Detroit Jimmy on pro sponsorships and remembering Payne Stewart
This is the time of year when agents scour the corporate landscape for sponsorship deals. Over the years I've negotiated contracts on behalf of sponsors with Chip Beck, David Berganio, Ben Crenshaw, Steve Elkington, J.J. Henry and others.
There's actually a kind of unofficial scale a player can expect to be paid depending on the placement of the logo (headgear, chest, bag or sleeve), the player's celebrity and his finish on the money list. At Buick we needed guys who could glad-hand dealers during corporate appearances and who wouldn't get in trouble off the course, so we insisted on face-to-face meetings to get a feel for the person.
These usually went fine, but occasionally we would meet players who were clueless. These guys knew nothing about GM, Buick or the car business in general. They would ramble on about their personal lives or talk about other companies or products. One player we met spent 45 minutes bemoaning the state of the Tour's pension program. We hadn't said a word the entire time, yet when he finished he said, "So, what do you think, do we have a deal?" It was astonishing.
This is also the time of year I think about Payne Stewart, who died on Oct. 25, 1999. On my desk sits a bottle of wine from the 1999 Skins Game, which took place only a month after Stewart's death. Fred Couples, David Duval, Sergio Garcia and Mark O'Meara played, and their names are etched on the bottle along with a dedication to Payne. It's special to me because I played with Stewart in a pro-am at the 1997 Buick Open.

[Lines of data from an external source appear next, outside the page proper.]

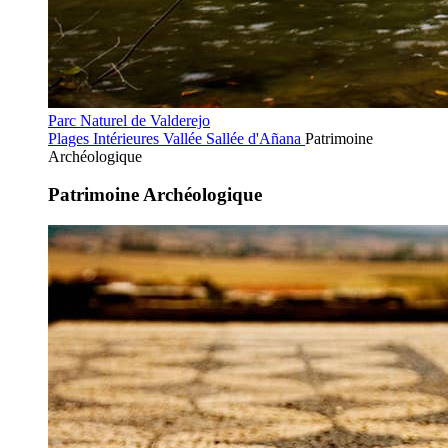
Parc Naturel de Valderejo
Plages Intérieures
Vallée Sallée d'Añana
Patrimoine
Archéologique
Patrimoine Archéologique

He introduced himself to our group on the 1st tee and asked if we wanted to win, then said that he did because he needed the money. (The purse was $10,000.) We agreed that we wanted to win too, and he explained his two pro-am rules.
"Number 1," he said, "is when you take off your glove, always put the open end in the pocket and let the fingers hang out the back. I'm a professional, and if you're going to play with me, you have to look like a pro. Second, I don't care if you just hit the three-wood of your life 265 yards over water to three inches when we get to the green, the applause is for me, got that?"
I think I'll open that wine next year, on the 10th anniversary of his death. I'm pretty sure Payne wouldn't want it to go to waste.